Bernhard Gruber (57), Geschäftsführer der Volkshilfe Oberösterreich

Volkshilfe-Geschäftsführer meldete Attacke der Polizei
„Das ist eine neue Dimension einer Aggression gegenüber einer Mitarbeiterin und stimmt mich ziemlich traurig“, zeigt sich OÖ-Volkshilfe-Geschäftsführer Bernhard Gruber, der den Vorfall auch der Polizei gemeldet hat, betroffen. „Dass jemand attackiert wird, der aufgrund seiner Dienstkleidung als Mitarbeiter aus dem Gesundheitsbereich erkennbar und nur unterwegs ist, um zu helfen, ist erschütternd.“

Die aktuelle Situation in den Pflege- und Betreuungsberufen sei fordernd wie selten zuvor. „Die Rahmenbedingungen sind schon schwierig genug.
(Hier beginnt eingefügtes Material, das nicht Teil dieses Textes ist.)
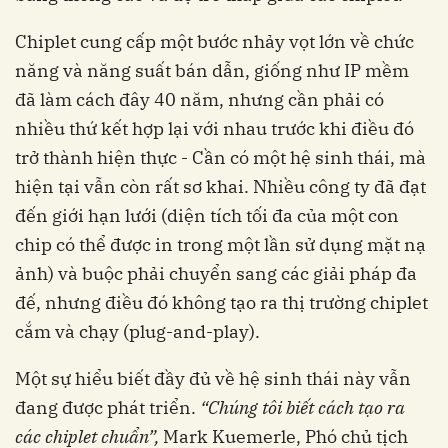
Chiplet cung cấp một bước nhảy vọt lớn về chức
năng và năng suất bán dẫn, giống như IP mềm
đã làm cách đây 40 năm, nhưng cần phải có
nhiều thứ kết hợp lại với nhau trước khi điều đó
trở thành hiện thực - Cần có một hệ sinh thái, mà
hiện tại vẫn còn rất sơ khai. Nhiều công ty đã đạt
đến giới hạn lưới (diện tích tối đa của một con
chip có thể được in trong một lần sử dụng mặt nạ
ảnh) và buộc phải chuyển sang các giải pháp đa
đế, nhưng điều đó không tạo ra thị trường chiplet
cắm và chạy (plug-and-play).
Một sự hiểu biết đầy đủ về hệ sinh thái này vẫn
đang được phát triển.
“Chúng tôi biết cách
tạo ra
các chiplet chuẩn”,
Mark Kuemerle, Phó chủ tịch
Da darf es nicht sein, dass Mitarbeitern bei der Ausübung ihres Dienstes auch noch Angst eingejagt wird.“

Medizinisches Personal als Zielscheibe
Auch wenn Gruber „hofft, dass das ein Einzelfall bleibt“ - es ist nicht das erste Mal, dass medizinisches Personal Ziel von Impfgegner-Attacken wird. Die Rieder MFG-Gemeinderätin Petra Saleh-Agha bezeichnete etwa Spitalspersonal, das für die Impfung warb, als „Verbrecher“ - sie hat das, wie berichtet, inzwischen öffentlich zurückgezogen. Auch Ärzte, die in Corona-Impfstraßen tätig sind, werden zunehmend Opfer von Verbalattacken. Zudem gibt es derzeit in sozialen Medien den Aufruf zu Stör- und Provokations-Aktionen in oberösterreichischen Impfstraßen.